**Task**
Reproduce, word for word, the lines in the material below starting with the one that has "Click the button" and going on through the one that has "also needs numerous". Leave out all pictures.

**Data records**

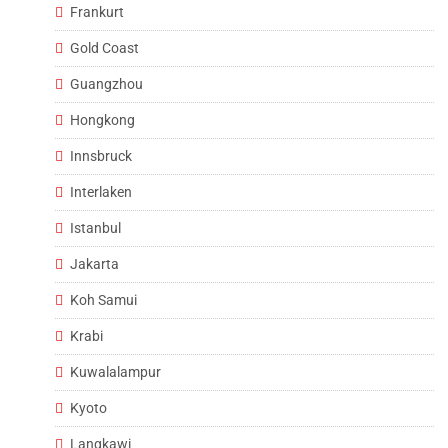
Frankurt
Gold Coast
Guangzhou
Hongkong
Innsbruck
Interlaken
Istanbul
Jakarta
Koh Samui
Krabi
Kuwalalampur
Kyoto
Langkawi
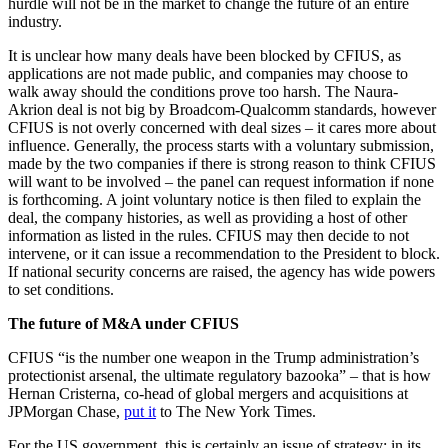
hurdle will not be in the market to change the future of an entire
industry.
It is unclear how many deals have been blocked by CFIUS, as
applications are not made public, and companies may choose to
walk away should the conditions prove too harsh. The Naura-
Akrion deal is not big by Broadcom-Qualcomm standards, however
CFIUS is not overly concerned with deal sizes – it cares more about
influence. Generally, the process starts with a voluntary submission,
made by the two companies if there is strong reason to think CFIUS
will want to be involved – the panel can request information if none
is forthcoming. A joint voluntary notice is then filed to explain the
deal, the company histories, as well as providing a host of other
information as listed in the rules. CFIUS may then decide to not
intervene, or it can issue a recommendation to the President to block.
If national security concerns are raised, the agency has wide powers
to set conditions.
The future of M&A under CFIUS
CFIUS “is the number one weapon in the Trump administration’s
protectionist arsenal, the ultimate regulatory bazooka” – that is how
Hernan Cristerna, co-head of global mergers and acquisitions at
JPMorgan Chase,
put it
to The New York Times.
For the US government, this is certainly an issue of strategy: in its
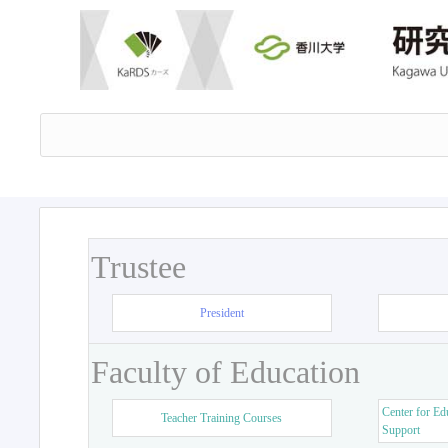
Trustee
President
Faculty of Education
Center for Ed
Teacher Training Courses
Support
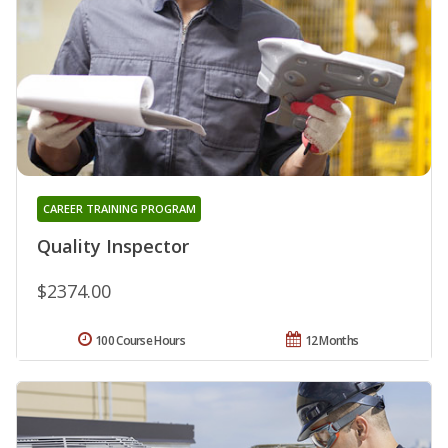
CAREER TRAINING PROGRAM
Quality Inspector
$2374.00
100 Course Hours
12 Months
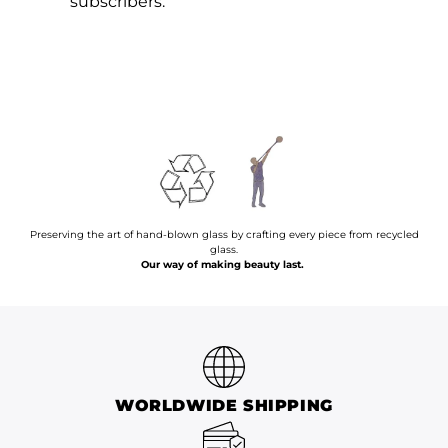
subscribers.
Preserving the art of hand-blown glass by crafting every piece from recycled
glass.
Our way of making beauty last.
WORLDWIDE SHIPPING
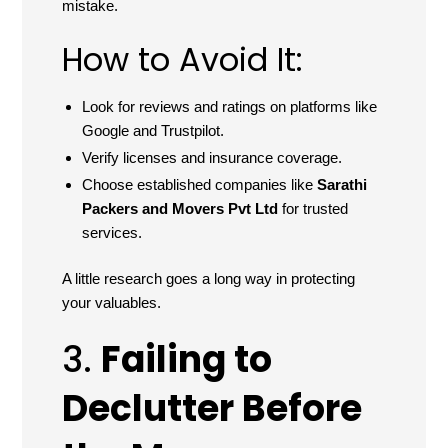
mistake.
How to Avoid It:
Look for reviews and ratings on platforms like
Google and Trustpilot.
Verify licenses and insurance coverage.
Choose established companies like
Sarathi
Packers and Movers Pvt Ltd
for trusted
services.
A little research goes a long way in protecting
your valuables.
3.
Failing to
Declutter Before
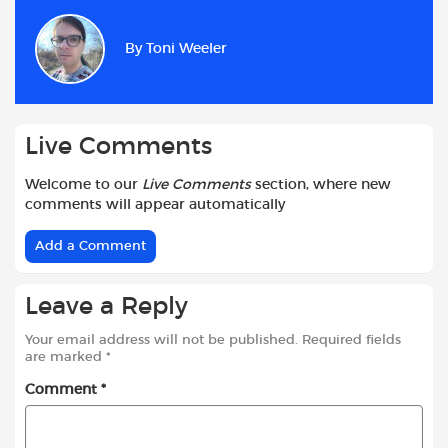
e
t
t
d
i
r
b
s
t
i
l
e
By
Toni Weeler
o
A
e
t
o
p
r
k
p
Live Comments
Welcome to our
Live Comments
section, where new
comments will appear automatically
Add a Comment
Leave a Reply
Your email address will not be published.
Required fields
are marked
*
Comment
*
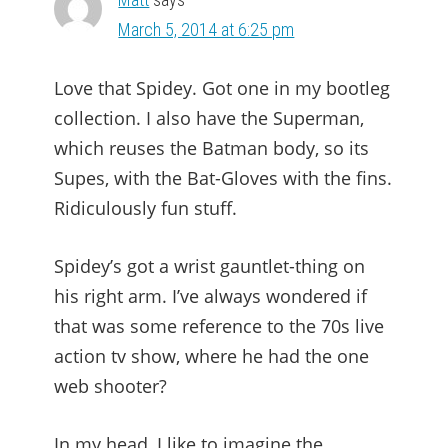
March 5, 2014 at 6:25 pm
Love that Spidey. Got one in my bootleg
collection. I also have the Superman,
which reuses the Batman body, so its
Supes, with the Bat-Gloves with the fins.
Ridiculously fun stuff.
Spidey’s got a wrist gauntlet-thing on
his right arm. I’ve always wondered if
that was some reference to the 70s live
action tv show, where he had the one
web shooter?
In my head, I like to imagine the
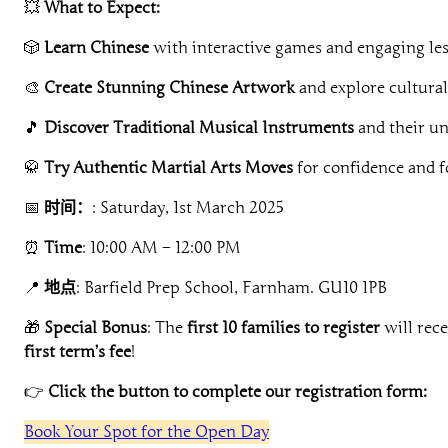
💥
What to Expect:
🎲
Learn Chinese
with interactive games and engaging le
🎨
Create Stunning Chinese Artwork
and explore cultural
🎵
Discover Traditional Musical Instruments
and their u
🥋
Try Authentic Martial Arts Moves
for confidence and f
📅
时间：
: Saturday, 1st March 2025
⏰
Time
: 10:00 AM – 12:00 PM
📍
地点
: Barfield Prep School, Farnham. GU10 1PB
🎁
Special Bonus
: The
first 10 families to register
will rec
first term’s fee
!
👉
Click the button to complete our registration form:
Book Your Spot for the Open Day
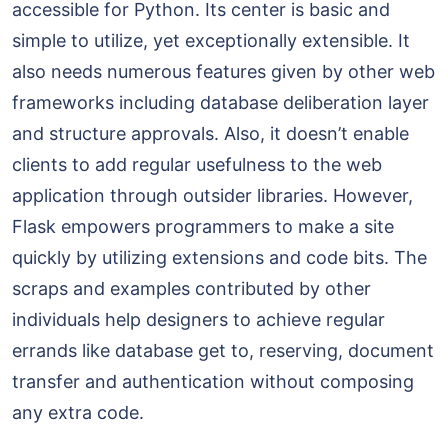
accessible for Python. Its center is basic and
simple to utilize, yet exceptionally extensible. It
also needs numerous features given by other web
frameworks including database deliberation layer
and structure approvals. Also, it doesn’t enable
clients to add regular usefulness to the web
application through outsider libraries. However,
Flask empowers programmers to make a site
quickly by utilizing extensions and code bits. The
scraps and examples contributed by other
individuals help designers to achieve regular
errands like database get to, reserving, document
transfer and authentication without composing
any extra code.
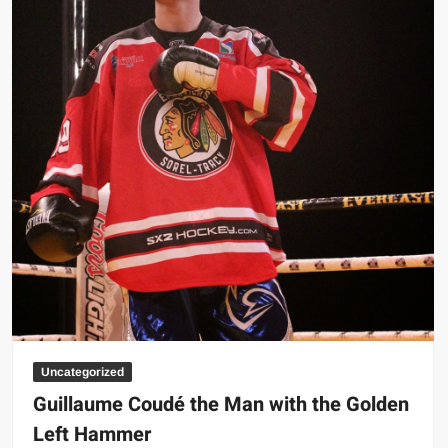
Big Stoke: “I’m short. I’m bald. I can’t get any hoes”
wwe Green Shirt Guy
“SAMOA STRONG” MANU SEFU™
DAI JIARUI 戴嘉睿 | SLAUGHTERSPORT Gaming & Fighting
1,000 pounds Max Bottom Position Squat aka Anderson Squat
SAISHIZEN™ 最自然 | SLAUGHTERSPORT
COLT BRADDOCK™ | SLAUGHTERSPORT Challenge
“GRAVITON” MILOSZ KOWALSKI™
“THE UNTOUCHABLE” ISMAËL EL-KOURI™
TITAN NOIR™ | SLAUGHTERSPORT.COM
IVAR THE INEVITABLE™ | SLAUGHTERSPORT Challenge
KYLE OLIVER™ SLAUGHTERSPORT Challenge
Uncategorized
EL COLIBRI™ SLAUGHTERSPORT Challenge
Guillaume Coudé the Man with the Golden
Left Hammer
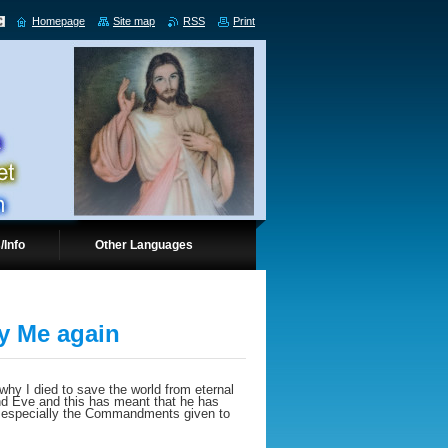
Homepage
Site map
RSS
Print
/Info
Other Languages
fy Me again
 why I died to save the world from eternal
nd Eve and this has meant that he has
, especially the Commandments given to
---
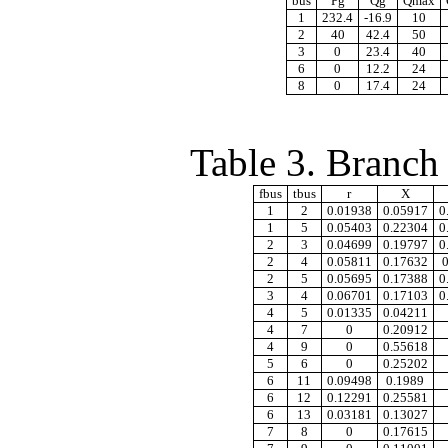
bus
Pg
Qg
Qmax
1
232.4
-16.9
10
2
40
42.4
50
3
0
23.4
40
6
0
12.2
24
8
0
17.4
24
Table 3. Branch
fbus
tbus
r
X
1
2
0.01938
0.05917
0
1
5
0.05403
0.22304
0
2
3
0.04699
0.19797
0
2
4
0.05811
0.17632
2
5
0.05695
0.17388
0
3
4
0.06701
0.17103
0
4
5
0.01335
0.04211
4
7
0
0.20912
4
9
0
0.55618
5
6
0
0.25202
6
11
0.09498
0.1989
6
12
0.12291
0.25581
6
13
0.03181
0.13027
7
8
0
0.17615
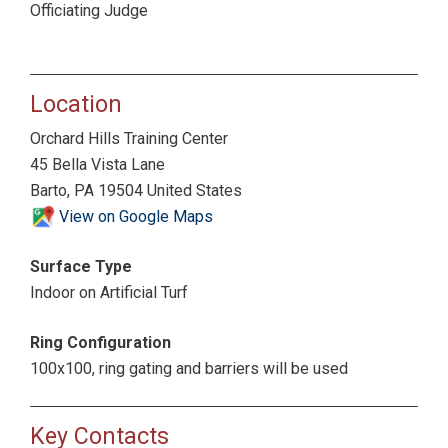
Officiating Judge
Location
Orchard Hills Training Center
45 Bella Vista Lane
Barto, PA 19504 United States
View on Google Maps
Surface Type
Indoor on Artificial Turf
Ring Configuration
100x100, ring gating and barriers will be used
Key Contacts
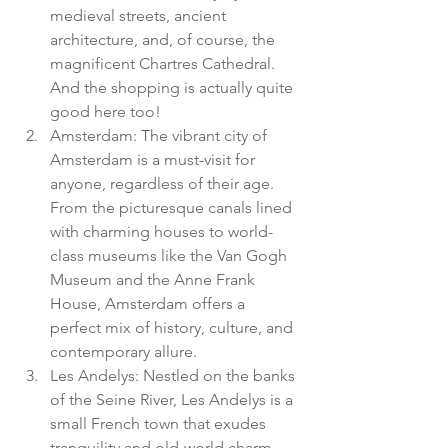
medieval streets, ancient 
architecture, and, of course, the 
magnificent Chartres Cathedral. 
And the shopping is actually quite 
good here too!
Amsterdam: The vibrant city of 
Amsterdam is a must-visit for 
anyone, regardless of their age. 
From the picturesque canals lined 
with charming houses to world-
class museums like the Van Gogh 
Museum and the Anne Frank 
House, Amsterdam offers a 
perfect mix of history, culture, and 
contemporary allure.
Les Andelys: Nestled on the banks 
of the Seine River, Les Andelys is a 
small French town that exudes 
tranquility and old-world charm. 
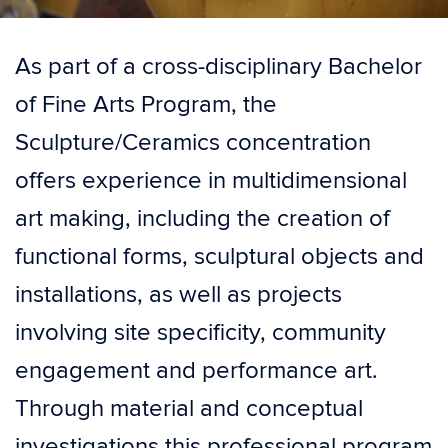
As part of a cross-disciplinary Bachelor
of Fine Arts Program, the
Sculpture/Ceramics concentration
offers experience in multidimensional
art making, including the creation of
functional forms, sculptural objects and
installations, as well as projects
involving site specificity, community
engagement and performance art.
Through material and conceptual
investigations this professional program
---
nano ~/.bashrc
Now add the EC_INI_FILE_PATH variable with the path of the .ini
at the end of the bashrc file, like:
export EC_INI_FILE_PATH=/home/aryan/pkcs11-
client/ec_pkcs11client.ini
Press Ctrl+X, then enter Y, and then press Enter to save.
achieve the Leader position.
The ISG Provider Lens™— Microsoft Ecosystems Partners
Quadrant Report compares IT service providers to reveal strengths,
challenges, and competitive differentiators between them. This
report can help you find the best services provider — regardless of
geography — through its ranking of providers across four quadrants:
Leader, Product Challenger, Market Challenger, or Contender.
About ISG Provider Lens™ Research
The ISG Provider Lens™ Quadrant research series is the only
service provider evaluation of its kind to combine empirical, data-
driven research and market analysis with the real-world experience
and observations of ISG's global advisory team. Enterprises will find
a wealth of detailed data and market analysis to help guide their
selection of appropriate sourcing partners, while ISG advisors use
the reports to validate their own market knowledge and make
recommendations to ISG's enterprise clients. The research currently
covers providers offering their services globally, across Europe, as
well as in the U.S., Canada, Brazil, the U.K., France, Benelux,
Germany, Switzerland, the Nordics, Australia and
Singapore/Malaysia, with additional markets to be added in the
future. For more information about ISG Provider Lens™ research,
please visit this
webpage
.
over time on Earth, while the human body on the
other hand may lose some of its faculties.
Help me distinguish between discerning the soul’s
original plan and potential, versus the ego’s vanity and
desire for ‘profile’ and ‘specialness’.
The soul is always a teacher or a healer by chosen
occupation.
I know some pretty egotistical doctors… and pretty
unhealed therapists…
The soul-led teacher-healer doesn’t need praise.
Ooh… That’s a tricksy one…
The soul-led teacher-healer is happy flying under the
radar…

**Task solution**
Click the button to complete our registration form:
Book Your Spot for the Open Day
accessible for Python. Its center is basic and
simple to utilize, yet exceptionally extensible. It
also needs numerous features given by other web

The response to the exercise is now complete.